Fascinating discoveries. However, nanoparticles are already being dispersed throughout the environment, with potentially devastating blowback.
How the human organism will survive the onslaught of man's own intellect is the question.
The further we delve into things, the greater our ability to totally and irrevocably fuck everything completely up. So far, with our great discoveries and inventions, we have nearly destroyed our planet.
Lest we leave one little, tiny, nano-thing unscrewed up, let's hasten and get to them, in the name of medicine.
Nanobio is definitely the science of our century, good or bad. Lets hope the hopeful people get a hold of it before the Bush people. It is both miraculous and frightening.
It is wonderful to think about.
I wish it-him-them every success
Yeah, my experience has been that these so called breakthroughs take about a centruy to come to fruitful practice. So basically for me and others presently it is Science Fiction.
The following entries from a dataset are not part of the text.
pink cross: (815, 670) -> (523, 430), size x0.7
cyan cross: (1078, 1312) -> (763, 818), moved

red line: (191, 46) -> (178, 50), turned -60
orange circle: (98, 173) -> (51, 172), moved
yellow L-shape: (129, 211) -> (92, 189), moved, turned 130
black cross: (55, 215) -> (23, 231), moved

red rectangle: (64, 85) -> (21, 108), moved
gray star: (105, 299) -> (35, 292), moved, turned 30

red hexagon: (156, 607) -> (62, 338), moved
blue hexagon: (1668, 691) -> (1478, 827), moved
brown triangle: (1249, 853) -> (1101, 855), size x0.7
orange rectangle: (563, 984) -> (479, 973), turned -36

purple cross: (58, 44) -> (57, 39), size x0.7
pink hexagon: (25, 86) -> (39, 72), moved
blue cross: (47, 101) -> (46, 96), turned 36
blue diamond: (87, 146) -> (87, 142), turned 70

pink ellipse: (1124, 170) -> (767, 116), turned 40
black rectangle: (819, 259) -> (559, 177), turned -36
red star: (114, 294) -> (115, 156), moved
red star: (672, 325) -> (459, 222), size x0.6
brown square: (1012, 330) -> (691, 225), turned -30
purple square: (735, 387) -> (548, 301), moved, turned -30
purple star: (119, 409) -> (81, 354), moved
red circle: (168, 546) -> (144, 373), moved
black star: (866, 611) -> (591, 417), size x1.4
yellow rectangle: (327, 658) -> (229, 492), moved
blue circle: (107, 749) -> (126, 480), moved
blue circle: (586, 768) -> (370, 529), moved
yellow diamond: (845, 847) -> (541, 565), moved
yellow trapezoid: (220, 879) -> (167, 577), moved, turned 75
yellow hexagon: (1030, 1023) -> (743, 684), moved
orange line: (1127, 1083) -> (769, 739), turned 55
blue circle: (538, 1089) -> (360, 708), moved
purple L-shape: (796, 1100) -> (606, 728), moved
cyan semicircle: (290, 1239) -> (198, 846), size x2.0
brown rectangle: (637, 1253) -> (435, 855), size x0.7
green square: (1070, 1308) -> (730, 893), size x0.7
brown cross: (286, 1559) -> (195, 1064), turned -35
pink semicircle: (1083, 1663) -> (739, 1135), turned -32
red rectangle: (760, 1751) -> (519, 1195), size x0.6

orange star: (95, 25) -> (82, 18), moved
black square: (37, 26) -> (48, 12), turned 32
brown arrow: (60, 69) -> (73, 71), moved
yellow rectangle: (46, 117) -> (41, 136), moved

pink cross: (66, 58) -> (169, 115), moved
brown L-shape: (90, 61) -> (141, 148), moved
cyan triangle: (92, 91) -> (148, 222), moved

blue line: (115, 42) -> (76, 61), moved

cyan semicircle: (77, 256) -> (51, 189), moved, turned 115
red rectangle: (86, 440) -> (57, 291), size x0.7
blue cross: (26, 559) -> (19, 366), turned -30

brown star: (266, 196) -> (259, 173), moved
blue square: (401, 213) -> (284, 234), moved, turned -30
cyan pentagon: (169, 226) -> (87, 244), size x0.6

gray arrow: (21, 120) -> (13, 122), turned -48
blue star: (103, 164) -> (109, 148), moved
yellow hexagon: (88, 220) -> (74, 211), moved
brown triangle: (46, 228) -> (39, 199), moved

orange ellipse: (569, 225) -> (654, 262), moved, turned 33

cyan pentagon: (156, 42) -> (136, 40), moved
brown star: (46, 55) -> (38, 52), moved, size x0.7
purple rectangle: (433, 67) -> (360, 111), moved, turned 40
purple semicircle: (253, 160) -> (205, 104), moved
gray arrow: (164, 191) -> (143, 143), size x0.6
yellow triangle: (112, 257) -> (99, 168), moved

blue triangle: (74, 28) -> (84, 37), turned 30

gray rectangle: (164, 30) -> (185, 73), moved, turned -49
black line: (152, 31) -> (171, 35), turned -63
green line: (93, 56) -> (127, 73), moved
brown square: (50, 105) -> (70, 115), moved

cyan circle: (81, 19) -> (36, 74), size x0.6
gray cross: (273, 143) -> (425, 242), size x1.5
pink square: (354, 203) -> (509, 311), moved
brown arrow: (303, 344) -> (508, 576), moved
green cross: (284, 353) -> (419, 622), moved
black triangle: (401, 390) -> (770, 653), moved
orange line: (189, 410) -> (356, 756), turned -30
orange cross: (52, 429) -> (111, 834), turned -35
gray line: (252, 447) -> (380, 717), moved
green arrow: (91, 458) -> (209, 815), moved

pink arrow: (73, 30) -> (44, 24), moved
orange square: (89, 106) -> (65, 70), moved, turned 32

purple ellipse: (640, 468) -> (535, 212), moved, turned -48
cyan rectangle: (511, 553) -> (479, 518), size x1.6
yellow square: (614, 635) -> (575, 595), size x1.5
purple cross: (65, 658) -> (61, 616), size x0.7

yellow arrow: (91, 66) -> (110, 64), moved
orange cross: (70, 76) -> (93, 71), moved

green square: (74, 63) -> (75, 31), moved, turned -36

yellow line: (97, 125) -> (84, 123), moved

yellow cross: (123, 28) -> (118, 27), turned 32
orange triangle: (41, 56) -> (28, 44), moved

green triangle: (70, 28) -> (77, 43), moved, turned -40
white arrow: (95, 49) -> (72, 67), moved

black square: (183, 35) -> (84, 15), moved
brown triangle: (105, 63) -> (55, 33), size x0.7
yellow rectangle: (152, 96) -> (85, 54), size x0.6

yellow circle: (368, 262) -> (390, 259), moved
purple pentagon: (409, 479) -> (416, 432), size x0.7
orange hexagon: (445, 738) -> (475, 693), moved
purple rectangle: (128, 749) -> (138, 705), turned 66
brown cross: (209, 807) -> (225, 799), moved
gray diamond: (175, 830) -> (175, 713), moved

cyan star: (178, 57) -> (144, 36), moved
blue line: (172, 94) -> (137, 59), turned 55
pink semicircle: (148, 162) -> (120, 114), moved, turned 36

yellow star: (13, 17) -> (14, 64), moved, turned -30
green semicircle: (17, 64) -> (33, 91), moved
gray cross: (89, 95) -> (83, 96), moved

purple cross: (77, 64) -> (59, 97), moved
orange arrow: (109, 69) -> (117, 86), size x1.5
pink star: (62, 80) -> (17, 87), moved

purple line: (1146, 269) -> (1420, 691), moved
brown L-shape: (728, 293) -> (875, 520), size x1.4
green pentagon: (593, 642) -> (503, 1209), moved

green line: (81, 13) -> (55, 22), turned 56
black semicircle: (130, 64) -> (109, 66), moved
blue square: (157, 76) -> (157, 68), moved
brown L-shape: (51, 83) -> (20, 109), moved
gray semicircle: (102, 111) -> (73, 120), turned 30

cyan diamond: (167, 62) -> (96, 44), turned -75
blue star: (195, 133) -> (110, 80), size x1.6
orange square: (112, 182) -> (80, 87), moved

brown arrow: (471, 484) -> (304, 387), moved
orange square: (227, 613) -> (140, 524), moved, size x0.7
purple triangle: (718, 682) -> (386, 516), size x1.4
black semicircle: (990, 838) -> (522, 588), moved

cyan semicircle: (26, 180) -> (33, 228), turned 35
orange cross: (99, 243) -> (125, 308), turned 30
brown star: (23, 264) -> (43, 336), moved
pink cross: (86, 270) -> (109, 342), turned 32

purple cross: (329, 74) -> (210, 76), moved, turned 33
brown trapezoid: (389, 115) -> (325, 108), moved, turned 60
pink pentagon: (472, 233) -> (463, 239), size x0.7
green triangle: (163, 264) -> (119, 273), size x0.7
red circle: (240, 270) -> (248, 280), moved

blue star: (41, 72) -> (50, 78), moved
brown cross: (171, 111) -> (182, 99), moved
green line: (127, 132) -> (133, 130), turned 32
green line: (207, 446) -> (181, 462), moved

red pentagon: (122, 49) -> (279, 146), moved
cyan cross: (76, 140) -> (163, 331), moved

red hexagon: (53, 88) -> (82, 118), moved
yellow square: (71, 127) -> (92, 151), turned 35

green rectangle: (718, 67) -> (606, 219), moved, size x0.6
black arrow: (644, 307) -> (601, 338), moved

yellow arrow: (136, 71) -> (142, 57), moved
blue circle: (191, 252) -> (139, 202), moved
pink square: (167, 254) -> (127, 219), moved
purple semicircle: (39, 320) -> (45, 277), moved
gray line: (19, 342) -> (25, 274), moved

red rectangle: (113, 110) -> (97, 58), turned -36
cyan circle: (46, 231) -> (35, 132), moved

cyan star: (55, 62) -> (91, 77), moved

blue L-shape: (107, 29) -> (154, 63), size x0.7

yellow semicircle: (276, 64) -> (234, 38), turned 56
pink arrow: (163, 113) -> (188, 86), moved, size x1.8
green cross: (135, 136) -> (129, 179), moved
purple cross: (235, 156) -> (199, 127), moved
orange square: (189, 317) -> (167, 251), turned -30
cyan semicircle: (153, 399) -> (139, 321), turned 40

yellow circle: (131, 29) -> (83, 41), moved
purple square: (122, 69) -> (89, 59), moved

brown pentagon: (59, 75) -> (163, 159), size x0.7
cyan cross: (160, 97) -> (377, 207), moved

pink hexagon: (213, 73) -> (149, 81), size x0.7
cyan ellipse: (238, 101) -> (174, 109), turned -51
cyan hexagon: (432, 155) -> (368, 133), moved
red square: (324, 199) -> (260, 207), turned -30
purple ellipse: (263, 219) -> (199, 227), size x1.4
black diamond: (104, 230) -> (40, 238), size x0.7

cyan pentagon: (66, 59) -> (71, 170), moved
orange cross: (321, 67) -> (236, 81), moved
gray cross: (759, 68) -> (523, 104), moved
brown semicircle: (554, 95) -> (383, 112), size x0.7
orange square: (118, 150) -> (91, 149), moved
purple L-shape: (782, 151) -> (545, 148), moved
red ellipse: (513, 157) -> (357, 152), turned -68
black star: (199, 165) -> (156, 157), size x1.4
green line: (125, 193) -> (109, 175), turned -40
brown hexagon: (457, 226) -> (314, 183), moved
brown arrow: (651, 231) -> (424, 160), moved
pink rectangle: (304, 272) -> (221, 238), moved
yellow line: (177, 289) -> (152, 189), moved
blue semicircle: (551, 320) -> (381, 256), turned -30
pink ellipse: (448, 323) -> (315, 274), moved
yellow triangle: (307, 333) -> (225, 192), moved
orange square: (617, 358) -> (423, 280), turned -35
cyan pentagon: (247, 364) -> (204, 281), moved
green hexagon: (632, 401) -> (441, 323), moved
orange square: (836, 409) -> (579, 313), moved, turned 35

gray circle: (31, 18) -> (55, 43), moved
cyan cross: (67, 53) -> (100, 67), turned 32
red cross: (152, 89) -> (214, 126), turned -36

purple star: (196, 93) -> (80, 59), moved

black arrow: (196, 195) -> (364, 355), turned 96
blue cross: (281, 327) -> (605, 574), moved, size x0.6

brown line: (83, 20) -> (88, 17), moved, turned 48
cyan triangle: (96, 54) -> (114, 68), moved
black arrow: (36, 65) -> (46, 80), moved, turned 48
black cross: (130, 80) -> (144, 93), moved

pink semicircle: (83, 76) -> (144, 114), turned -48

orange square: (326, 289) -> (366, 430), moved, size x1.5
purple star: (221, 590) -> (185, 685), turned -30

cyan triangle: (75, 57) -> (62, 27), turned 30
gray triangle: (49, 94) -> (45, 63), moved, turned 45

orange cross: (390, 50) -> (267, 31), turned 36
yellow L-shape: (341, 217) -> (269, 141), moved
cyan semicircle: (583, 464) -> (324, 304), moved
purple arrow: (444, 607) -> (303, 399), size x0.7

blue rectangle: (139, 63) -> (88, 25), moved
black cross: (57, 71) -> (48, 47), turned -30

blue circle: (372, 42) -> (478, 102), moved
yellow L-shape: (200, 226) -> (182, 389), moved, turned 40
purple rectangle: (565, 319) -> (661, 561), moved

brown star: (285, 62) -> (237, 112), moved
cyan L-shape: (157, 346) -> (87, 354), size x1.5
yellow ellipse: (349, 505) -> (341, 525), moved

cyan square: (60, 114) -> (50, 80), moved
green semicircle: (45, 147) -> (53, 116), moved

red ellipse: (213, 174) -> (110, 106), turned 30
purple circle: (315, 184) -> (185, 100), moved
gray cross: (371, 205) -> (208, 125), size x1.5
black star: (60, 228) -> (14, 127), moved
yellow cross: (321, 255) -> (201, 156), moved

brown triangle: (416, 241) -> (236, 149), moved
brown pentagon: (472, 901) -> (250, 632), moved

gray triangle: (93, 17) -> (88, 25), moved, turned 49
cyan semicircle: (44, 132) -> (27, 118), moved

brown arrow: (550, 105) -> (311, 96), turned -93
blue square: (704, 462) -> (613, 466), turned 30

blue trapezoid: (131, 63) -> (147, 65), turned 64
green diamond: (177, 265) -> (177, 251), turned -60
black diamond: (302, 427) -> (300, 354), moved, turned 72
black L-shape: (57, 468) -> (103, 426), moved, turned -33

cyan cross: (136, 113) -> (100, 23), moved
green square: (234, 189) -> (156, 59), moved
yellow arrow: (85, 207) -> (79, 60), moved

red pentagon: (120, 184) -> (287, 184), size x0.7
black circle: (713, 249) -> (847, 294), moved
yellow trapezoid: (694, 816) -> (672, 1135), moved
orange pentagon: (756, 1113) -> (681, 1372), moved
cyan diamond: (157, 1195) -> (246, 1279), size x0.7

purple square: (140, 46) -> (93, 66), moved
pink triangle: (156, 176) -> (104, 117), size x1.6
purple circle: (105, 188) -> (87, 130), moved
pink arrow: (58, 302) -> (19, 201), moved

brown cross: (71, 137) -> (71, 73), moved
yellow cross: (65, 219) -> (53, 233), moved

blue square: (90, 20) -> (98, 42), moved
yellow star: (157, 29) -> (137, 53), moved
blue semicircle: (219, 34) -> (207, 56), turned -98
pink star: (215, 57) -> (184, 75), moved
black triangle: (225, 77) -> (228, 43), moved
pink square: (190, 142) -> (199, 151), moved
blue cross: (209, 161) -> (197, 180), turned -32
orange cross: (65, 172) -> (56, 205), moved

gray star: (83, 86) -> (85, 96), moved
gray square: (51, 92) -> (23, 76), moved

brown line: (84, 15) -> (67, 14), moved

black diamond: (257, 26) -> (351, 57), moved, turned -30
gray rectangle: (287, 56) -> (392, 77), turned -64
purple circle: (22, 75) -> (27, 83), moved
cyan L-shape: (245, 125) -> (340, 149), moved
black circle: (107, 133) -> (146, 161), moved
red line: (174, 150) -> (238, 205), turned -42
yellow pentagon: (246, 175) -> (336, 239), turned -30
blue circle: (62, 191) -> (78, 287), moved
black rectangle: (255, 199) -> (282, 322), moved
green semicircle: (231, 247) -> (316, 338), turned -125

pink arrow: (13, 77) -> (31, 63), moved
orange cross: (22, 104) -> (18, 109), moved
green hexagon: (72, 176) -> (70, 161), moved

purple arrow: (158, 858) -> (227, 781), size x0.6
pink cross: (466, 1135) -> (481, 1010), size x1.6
A way to make small particles that move randomly (commonplace), stick to selected cell types (old news) and then merge into the cell interior (the big, new news) could indeed be enormously important.
Calling a particle of this sort "as smart as a microprocessor", on the other hand, is pure hype. There's a long way to go to get anywhere near that ability.
1) They are nowhere near as smart as the desktop "supercomputers"* that are distant descendents of the original microprocessors, but...
2) The original Intel 4004 only had 2300 transistors. The 8008 (for which I am proud to say I still have an original MCS-8 manual) had 3500 transistors.
3) The microprocessor is only part of a small gaggle of chips, so it doesn't fully express what's going on, so...
4) With a bit of stretching or mild exaggeration, these artfully shaped little particles in concert with the cells have similar levels of utility.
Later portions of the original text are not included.